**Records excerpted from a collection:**
----

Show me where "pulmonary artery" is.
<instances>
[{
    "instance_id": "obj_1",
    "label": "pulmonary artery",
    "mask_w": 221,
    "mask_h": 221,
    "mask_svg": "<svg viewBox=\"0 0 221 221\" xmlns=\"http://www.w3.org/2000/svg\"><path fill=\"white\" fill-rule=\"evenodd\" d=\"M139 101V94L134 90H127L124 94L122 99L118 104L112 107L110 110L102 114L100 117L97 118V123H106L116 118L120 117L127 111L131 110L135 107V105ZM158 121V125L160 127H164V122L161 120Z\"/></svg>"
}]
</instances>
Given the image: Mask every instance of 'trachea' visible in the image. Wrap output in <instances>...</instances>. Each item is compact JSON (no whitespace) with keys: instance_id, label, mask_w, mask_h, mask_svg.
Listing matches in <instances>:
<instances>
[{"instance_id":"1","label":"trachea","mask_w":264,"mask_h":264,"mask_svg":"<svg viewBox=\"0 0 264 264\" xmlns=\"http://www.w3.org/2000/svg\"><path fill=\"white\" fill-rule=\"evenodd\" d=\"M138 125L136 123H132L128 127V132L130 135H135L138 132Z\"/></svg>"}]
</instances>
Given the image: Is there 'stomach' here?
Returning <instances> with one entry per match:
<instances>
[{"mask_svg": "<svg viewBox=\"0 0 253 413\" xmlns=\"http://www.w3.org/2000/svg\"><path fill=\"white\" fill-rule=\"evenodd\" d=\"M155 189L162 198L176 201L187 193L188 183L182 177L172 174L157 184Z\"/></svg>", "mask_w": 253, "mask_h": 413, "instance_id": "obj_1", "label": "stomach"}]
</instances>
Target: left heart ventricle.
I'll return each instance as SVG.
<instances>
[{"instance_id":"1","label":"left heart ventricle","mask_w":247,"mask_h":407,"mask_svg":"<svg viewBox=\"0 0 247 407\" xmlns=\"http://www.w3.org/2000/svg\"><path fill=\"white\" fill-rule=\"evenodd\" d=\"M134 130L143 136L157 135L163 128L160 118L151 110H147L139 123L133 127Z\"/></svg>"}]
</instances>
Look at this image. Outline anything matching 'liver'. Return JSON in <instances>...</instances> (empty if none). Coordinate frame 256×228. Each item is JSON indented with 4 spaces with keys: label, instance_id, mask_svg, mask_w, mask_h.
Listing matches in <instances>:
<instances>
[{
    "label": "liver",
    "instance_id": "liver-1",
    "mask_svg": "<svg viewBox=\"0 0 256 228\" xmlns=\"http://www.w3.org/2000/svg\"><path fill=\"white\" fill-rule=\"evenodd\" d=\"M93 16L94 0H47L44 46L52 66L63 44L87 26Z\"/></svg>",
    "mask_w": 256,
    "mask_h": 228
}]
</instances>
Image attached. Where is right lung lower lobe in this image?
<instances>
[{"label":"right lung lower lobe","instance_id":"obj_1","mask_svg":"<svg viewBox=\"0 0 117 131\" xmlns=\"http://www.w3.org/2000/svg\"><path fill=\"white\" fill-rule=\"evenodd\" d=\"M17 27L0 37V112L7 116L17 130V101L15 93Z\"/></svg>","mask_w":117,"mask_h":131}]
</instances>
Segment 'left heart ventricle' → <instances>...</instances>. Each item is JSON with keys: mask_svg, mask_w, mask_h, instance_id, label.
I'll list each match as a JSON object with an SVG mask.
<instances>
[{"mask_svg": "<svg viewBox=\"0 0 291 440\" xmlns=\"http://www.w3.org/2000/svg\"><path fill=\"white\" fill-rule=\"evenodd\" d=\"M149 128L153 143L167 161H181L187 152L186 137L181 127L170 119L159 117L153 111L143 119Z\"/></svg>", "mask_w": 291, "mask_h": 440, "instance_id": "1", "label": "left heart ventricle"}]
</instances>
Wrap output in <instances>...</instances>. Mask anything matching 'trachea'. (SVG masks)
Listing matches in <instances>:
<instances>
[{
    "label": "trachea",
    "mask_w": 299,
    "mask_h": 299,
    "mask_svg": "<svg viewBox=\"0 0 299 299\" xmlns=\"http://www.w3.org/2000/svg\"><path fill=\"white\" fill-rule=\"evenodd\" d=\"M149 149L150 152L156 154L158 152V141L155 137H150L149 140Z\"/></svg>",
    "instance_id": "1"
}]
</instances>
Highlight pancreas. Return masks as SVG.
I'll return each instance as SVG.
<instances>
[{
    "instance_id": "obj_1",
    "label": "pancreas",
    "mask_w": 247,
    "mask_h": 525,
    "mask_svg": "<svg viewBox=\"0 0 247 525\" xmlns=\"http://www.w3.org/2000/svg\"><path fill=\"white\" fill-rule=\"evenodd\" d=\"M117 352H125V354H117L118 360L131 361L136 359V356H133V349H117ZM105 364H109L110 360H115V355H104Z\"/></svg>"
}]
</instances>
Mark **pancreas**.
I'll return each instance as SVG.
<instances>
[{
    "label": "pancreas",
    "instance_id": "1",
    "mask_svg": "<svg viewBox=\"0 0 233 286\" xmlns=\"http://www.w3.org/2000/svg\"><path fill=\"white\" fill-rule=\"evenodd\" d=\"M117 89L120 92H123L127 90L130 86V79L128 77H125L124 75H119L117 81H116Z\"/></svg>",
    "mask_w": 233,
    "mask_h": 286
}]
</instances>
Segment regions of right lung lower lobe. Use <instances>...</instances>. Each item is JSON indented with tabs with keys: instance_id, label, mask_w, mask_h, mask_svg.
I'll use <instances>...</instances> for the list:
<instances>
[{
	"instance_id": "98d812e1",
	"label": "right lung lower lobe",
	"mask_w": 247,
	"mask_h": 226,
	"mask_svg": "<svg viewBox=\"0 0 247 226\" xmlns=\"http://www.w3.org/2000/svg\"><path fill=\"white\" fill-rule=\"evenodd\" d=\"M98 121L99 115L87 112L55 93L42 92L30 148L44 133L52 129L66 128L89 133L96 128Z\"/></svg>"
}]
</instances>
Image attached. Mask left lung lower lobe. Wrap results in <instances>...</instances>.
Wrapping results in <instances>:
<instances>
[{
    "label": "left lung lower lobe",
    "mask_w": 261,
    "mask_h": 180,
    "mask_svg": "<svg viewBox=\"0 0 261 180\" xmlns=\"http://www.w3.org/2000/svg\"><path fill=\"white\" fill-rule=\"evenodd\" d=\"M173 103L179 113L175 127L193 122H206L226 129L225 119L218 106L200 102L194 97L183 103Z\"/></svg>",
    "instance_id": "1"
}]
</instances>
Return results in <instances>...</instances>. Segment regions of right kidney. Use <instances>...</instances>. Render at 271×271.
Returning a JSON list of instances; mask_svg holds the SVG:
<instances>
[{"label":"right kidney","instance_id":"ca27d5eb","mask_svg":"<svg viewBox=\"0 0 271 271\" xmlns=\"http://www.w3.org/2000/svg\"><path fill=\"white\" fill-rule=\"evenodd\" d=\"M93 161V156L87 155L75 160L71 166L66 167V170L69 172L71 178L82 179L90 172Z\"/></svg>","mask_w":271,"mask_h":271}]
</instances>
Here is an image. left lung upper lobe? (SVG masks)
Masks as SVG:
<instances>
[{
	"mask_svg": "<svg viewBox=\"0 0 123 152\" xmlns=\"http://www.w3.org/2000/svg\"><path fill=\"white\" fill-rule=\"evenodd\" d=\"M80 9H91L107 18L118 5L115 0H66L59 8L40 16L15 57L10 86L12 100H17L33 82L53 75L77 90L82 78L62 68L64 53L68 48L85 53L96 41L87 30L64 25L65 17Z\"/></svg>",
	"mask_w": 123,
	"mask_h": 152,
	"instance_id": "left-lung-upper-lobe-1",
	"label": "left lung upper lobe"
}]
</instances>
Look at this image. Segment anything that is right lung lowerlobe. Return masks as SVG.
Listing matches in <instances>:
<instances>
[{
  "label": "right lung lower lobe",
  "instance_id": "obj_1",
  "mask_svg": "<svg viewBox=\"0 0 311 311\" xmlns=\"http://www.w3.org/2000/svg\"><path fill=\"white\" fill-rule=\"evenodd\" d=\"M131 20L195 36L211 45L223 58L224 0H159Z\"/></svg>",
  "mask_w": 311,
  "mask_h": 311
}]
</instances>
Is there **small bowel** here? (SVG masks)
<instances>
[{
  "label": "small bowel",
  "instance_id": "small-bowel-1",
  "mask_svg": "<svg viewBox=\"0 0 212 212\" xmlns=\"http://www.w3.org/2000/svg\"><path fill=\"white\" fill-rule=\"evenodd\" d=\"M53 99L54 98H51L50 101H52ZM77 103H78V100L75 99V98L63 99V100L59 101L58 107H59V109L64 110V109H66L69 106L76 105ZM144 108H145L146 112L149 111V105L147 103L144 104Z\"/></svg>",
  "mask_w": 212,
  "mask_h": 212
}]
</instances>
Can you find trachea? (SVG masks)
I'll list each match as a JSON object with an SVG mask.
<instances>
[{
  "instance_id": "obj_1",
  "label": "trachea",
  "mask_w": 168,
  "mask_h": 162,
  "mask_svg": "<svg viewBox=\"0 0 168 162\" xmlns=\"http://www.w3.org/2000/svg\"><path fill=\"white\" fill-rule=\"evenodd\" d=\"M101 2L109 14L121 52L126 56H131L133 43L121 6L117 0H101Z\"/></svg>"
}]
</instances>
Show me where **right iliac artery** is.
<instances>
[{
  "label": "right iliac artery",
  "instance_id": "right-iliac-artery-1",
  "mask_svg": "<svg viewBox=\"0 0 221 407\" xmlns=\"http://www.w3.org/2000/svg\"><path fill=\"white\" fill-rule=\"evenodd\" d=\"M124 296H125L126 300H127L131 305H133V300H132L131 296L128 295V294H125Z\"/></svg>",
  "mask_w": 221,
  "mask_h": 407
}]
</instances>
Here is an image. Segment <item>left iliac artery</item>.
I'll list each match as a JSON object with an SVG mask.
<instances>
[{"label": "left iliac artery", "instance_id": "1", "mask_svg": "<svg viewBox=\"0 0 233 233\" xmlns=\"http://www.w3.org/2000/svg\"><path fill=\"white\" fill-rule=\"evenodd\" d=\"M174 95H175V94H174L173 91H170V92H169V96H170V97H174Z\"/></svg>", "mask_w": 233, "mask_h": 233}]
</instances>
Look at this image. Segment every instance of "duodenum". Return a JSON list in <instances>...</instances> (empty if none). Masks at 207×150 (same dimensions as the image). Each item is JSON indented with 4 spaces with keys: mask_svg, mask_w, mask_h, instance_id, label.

----

**REQUIREMENT:**
What are the lines from the one with "Is there **small bowel** here? (SVG masks)" through the end of the entries? Give them again exactly, both end lines included.

**YOUR RESPONSE:**
Is there **small bowel** here? (SVG masks)
<instances>
[{
  "label": "small bowel",
  "instance_id": "small-bowel-1",
  "mask_svg": "<svg viewBox=\"0 0 212 212\" xmlns=\"http://www.w3.org/2000/svg\"><path fill=\"white\" fill-rule=\"evenodd\" d=\"M53 99L54 98H51L50 101H52ZM77 103H78V100L75 99V98L63 99V100L59 101L58 107H59V109L64 110V109H66L69 106L76 105ZM144 108H145L146 112L149 111V105L147 103L144 104Z\"/></svg>",
  "mask_w": 212,
  "mask_h": 212
}]
</instances>
Can you find trachea? (SVG masks)
I'll list each match as a JSON object with an SVG mask.
<instances>
[{
  "instance_id": "obj_1",
  "label": "trachea",
  "mask_w": 168,
  "mask_h": 162,
  "mask_svg": "<svg viewBox=\"0 0 168 162\" xmlns=\"http://www.w3.org/2000/svg\"><path fill=\"white\" fill-rule=\"evenodd\" d=\"M101 2L109 14L121 52L126 56H131L133 43L121 6L117 0H101Z\"/></svg>"
}]
</instances>
Show me where **right iliac artery** is.
<instances>
[{
  "label": "right iliac artery",
  "instance_id": "right-iliac-artery-1",
  "mask_svg": "<svg viewBox=\"0 0 221 407\" xmlns=\"http://www.w3.org/2000/svg\"><path fill=\"white\" fill-rule=\"evenodd\" d=\"M124 296H125L126 300H127L131 305H133V300H132L131 296L128 295V294H125Z\"/></svg>",
  "mask_w": 221,
  "mask_h": 407
}]
</instances>
Here is an image. Segment <item>left iliac artery</item>.
I'll list each match as a JSON object with an SVG mask.
<instances>
[{"label": "left iliac artery", "instance_id": "1", "mask_svg": "<svg viewBox=\"0 0 233 233\" xmlns=\"http://www.w3.org/2000/svg\"><path fill=\"white\" fill-rule=\"evenodd\" d=\"M174 95H175V94H174L173 91H170V92H169V96H170V97H174Z\"/></svg>", "mask_w": 233, "mask_h": 233}]
</instances>
Look at this image. Segment every instance of "duodenum". Return a JSON list in <instances>...</instances> (empty if none). Masks at 207×150 (same dimensions as the image). Each item is JSON indented with 4 spaces with keys: mask_svg, mask_w, mask_h, instance_id, label.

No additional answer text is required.